User:Klange/Room-full-of-painters

From OSDev Wiki
Jump to navigation Jump to search

The room-full-of-painters is an explanation for how compositing window managers operate. Particularly, the form of the explanation below covers a simple, naïve compositor. It is not a coincidence that the metaphor resembles the process of an animation house, as many of the terms used in compositing are derived from animation.

The Room

Imagine, if you will, a room full of people. Now, imagine that one of these people has a large canvas in front of him; we will call him the Master Artist. Many of the other people in the room also have their own, smaller canvases and various painting tools; we will refer to them as painters. There is also a man standing near the door of the room, looking very auspicious - he is the Curator.

The Master Artist has many tools, but they may seem peculiar for a painter: a scanner/copier, a small knife, some glue, and a box of little stickers shaped variously as hands and arrows and I-bars. He also keeps a notebook, filled with tables listing coordinates and the names of his apprentice painters.

The painters have their small canvases, and each has a box of painter tools containing whatever they please.

The painters take their canvases and draw whatever they like on them. They then give the canvases to the Master Artist, who places each canvas into the copier and produces a copy. He then takes the copies and places them upon his canvas, gluing each into place as it should be from his notebook, in order as prescribed in the same. When a copy extends beyond his canvas, he takes the knife and cuts off the excess. Content with his work, he then takes a sticker from his box and places it on top, as also prescribed by his notebook. The Master Artist then takes his completed canvas and gives it another person, the Curator, who promptly gives the master a new canvas. The Master Artist then returns all of his apprentices' canvas to the various painters, and the process repeats.

Now while all of this is happening, the Master Artist has some assistants running around.
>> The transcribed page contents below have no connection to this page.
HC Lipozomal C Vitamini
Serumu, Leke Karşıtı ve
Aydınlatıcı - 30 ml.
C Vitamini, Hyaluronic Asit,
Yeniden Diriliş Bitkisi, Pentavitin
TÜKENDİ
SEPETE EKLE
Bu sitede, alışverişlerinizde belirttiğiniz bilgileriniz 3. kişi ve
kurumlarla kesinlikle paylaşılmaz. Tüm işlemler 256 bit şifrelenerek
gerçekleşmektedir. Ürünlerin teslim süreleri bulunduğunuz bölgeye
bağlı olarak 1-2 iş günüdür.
One of them, Assistant A, runs in and out of the room, brushing dangerously close to the Curator. When he returns, he always goes straight to the Master Artist and gives him a note. Scrawled on it are such things as "left 1mm" and "key 12 down". The Master Artist looks at the note, then looks at his notebook, does some quick math, jots down a note of his own, and calls upon Assistant B. Assistant B takes the note and runs off to one of the apprentice painters to deliver it. The painter then does as he pleases with it and Assistant B returns to his post.

Sometimes, a painter will decide that he is done painting, or that he would like a larger canvas (or perhaps another canvas!). When this happens, the painter jots down a note and runs off to the Master Artist to deliver it. The Master Artist can then do what was asked, or refuse. If the painter says he is done, the Master Artist will throw that painter's canvas in the garbage and erase the line in his notebook for it. If the painter would like an additional canvas, the Master Artist can give them one, or refuse.
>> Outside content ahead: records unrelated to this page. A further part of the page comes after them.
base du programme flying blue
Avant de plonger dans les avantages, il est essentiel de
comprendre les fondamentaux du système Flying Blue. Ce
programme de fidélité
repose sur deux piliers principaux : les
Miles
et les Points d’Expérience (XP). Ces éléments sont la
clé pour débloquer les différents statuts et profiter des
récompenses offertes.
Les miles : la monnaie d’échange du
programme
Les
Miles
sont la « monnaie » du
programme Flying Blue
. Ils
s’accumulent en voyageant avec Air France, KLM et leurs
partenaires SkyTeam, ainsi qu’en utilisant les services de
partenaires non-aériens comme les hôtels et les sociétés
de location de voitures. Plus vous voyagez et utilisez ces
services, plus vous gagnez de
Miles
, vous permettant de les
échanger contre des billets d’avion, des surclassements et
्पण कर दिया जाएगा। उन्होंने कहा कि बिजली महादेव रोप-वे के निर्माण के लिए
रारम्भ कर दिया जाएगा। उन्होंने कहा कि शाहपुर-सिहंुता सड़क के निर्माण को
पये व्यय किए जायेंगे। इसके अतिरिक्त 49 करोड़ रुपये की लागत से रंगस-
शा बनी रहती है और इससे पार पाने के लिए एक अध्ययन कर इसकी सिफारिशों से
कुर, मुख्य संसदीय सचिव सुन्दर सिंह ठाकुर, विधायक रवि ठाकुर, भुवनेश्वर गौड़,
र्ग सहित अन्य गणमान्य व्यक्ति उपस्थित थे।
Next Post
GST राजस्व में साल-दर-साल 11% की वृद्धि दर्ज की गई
Additionally, sometimes a new painter will enter the room, or perhaps another one of the people in the room (who was not previously a painter) will pull out a brush and request a canvas from the Master Artist.

Explanation

The people represent programs. The Master Artist represents the compositor and the various painters represent graphical applications. The Master Artist's canvas represents the framebuffer, on the computer. The Curator represents the graphics card, and each canvas brought to them is shown on screen. Since graphical applications may have multiple windows, painters may have multiple canvases, which they draw on together. The process by which the Master Artist uses his copier and knives and glue sums up bit-blitting windows to the framebuffer. The Master Arist's assistants represent communication, A representing messages from input drivers - such as the mouse and keyboard - and B representing messages from the compositor to graphical applications, particularly input events; the lack of an assistant passing messages from the painters to the Master Artist is representative of the common synchronous nature of messages from graphical apps back to the compositor (and saves the need for having many assistants to run messages for all of the various painters). The Master Artist's notebook represents the compositor's internal memory of where windows should be, as well as where things like the pointer should be. The Master Artist's box of stickers represents mouse cursors, which are usually drawn by the compositor itself, though they could simply be yet another canvas drawn by an application.

Supplement

Double Buffering

Each painter, including the Master Artist, has two canvases instead of just the one. This is true for each canvas that has been requested. Whenever the Master Artist collects one canvas, the painter continues drawing on the other.

Damage Regions / Masking

Involves more creative uses of the knife, and usually also involves keeping the canvas instead of giving it to the Curator. When the Master Artist collects the canvases, he copies only the updated portions (which are noted on a slip of paper accompanying the canvas), cutting off the rest, and places the new scraps atop their older counterparts.